– No puedo; ¡resulta demasiado peligroso!
Mikael se preguntaba si Dirch Frode no sería uno más de esos iluminados poseedores de la verdad que tal vez pensaban revelar el recóndito hospital psiquiátrico en el que la Säpo, la policía sueca de seguridad, llevaba a cabo experimentos de control mental.
– No realizo visitas a domicilio -contestó lacónicamente.
– En ese caso espero convencerle para que haga una excepción. Mi cliente tiene más de ochenta años y le resultaría muy fatigoso viajar a Estocolmo.
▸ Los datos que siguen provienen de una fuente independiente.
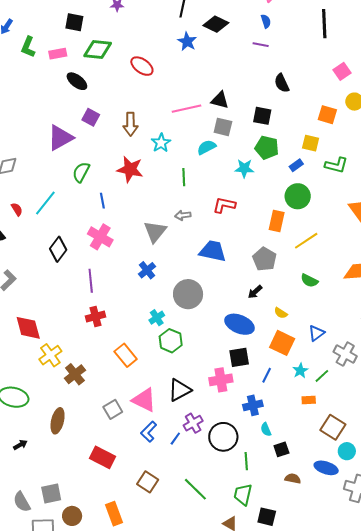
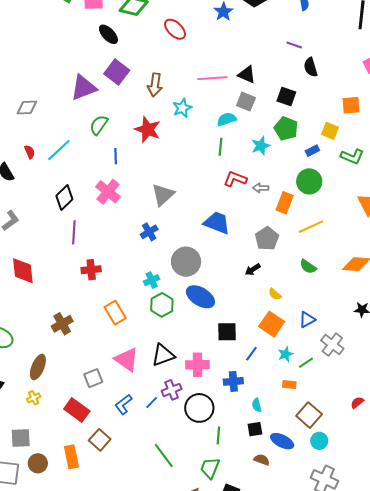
purple line: (261, 45) -> (294, 45), moved
orange square: (327, 115) -> (351, 105), turned -30
purple square: (91, 117) -> (117, 72), size x1.4
cyan star: (244, 168) -> (261, 146), turned -30
green line: (184, 177) -> (221, 147), moved
gray arrow: (183, 215) -> (261, 188), moved
purple line: (91, 281) -> (74, 232), moved
blue ellipse: (240, 324) -> (200, 297), moved
yellow cross: (50, 355) -> (34, 398), moved, size x0.6
pink cross: (221, 380) -> (197, 365), moved
gray square: (113, 409) -> (93, 378), moved
cyan semicircle: (266, 429) -> (257, 405), moved
blue L-shape: (149, 432) -> (123, 404), moved
blue ellipse: (326, 468) -> (282, 441), moved
brown square: (148, 482) -> (100, 440), moved
orange rectangle: (114, 514) -> (71, 457), moved

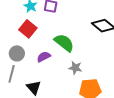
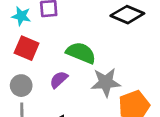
gray star: (75, 68) -> (106, 82), size x1.5

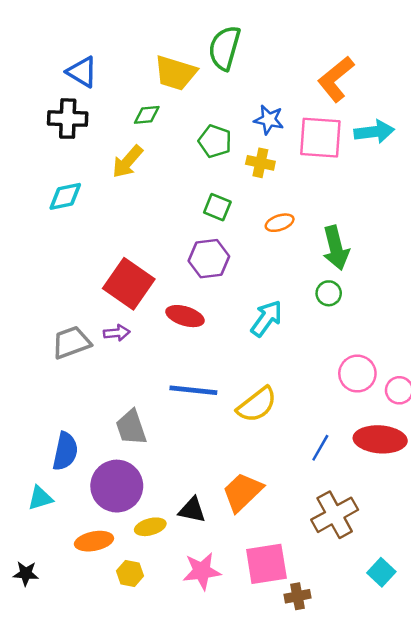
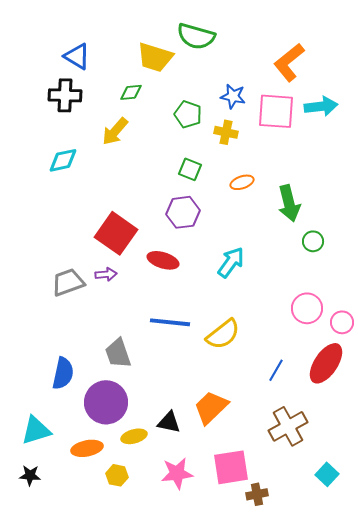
green semicircle: (225, 48) -> (196, 36), turned -90
green circle: (329, 293) -> (313, 241), moved
red ellipse: (380, 439) -> (326, 363), turned -60
cyan triangle: (40, 498) -> (36, 430), moved, size x1.4

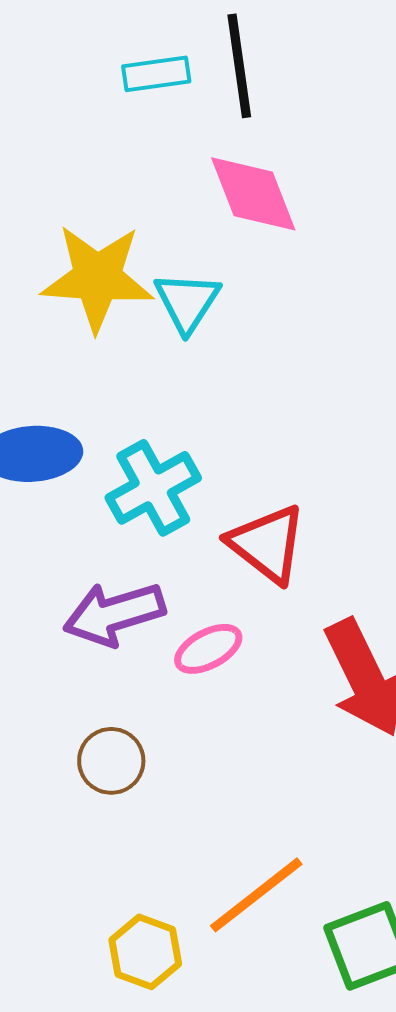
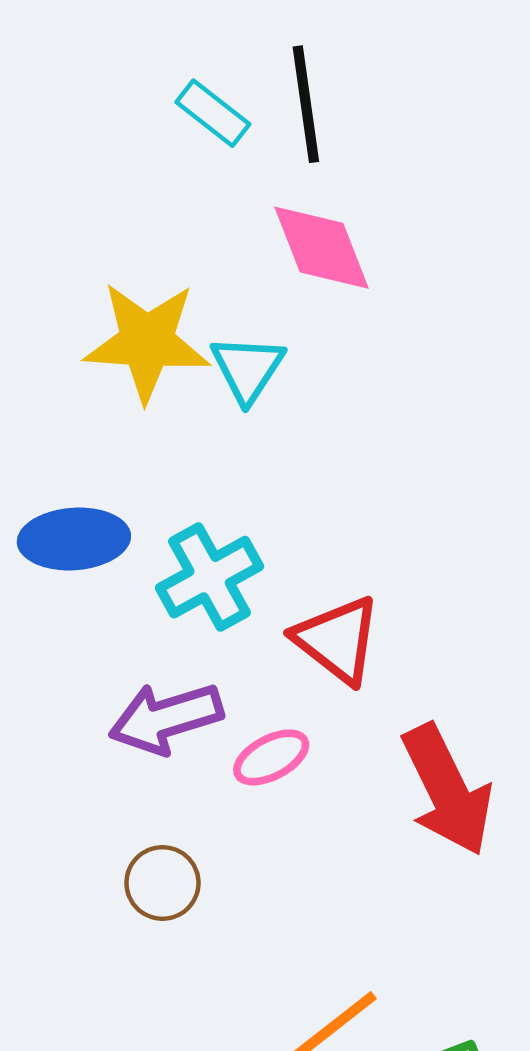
cyan rectangle: (156, 74) -> (213, 113), turned 46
Si usted insiste, sin duda podríamos pensar en otra cosa, pero la verdad es que sería preferible que tuviera la amabilidad de…
– ¿Quién es su cliente?
– Una persona de la que seguramente habrá oído hablar en su trabajo: el señor Henrik Vanger.
Asombrado, Mikael se reclinó en la silla. Henrik Vanger, ¡claro que había oído hablar de él! Industrial y ex director ejecutivo del Grupo Vanger, otrora sinónimo de serrerías, bosques, minas, acero, industria metalúrgica y textil, producción y exportación… Henrik Vanger fue en su día uno de los verdaderamente grandes; gozaba de la reputación de esos honrados patriarcas de la vieja estirpe que se mantenían firmes contra viento y marea. Junto a personas como Matts Carlgren, de MoDo, y Hans Werthén, de Electrolux, él era uno de los bastiones de la industria sueca, uno de los peces gordos de la vieja escuela. La columna vertebral de la industria de la sociedad del bienestar de Suecia y todo eso.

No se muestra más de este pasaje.